***** DATA PROVIDED *****

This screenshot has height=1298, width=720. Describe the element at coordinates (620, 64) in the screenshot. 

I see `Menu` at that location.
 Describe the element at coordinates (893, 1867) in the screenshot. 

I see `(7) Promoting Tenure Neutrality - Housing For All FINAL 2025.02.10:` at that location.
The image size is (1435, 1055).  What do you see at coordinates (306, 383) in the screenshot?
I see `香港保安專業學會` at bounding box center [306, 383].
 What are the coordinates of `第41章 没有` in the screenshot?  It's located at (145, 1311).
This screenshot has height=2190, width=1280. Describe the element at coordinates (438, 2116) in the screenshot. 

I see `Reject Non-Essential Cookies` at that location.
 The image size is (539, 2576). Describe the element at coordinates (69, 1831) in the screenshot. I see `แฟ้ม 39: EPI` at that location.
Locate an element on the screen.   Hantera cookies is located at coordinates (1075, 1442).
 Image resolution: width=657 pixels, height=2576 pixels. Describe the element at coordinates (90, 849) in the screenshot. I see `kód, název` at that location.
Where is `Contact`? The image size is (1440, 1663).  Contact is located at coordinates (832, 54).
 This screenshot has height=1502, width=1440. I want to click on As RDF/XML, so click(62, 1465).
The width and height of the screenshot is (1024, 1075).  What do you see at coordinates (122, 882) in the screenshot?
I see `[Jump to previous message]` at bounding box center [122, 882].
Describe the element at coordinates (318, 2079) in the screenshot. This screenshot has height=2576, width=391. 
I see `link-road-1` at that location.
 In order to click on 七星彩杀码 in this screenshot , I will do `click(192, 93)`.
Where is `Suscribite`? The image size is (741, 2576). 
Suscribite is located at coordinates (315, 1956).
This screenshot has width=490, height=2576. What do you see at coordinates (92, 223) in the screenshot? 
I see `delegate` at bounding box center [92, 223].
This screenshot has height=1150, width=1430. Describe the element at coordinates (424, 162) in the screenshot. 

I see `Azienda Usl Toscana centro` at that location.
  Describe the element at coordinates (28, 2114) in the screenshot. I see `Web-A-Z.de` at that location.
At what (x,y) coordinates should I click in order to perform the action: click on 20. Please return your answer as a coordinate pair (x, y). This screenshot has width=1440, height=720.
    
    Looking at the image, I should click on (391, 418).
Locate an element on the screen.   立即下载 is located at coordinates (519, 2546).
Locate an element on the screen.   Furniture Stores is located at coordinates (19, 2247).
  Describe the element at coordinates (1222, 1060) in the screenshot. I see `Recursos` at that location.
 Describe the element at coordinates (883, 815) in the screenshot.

*****

* EXERCISE INSTRUCTIONS
Return the whole listing exactly.

* RESULT OF THIS EXERCISE
This screenshot has height=1298, width=720. Describe the element at coordinates (620, 64) in the screenshot. 

I see `Menu` at that location.
 Describe the element at coordinates (893, 1867) in the screenshot. 

I see `(7) Promoting Tenure Neutrality - Housing For All FINAL 2025.02.10:` at that location.
The image size is (1435, 1055).  What do you see at coordinates (306, 383) in the screenshot?
I see `香港保安專業學會` at bounding box center [306, 383].
 What are the coordinates of `第41章 没有` in the screenshot?  It's located at (145, 1311).
This screenshot has height=2190, width=1280. Describe the element at coordinates (438, 2116) in the screenshot. 

I see `Reject Non-Essential Cookies` at that location.
 The image size is (539, 2576). Describe the element at coordinates (69, 1831) in the screenshot. I see `แฟ้ม 39: EPI` at that location.
Locate an element on the screen.   Hantera cookies is located at coordinates (1075, 1442).
 Image resolution: width=657 pixels, height=2576 pixels. Describe the element at coordinates (90, 849) in the screenshot. I see `kód, název` at that location.
Where is `Contact`? The image size is (1440, 1663).  Contact is located at coordinates (832, 54).
 This screenshot has height=1502, width=1440. I want to click on As RDF/XML, so click(62, 1465).
The width and height of the screenshot is (1024, 1075).  What do you see at coordinates (122, 882) in the screenshot?
I see `[Jump to previous message]` at bounding box center [122, 882].
Describe the element at coordinates (318, 2079) in the screenshot. This screenshot has height=2576, width=391. 
I see `link-road-1` at that location.
 In order to click on 七星彩杀码 in this screenshot , I will do `click(192, 93)`.
Where is `Suscribite`? The image size is (741, 2576). 
Suscribite is located at coordinates (315, 1956).
This screenshot has width=490, height=2576. What do you see at coordinates (92, 223) in the screenshot? 
I see `delegate` at bounding box center [92, 223].
This screenshot has height=1150, width=1430. Describe the element at coordinates (424, 162) in the screenshot. 

I see `Azienda Usl Toscana centro` at that location.
  Describe the element at coordinates (28, 2114) in the screenshot. I see `Web-A-Z.de` at that location.
At what (x,y) coordinates should I click in order to perform the action: click on 20. Please return your answer as a coordinate pair (x, y). This screenshot has width=1440, height=720.
    
    Looking at the image, I should click on (391, 418).
Locate an element on the screen.   立即下载 is located at coordinates (519, 2546).
Locate an element on the screen.   Furniture Stores is located at coordinates (19, 2247).
  Describe the element at coordinates (1222, 1060) in the screenshot. I see `Recursos` at that location.
 Describe the element at coordinates (883, 815) in the screenshot.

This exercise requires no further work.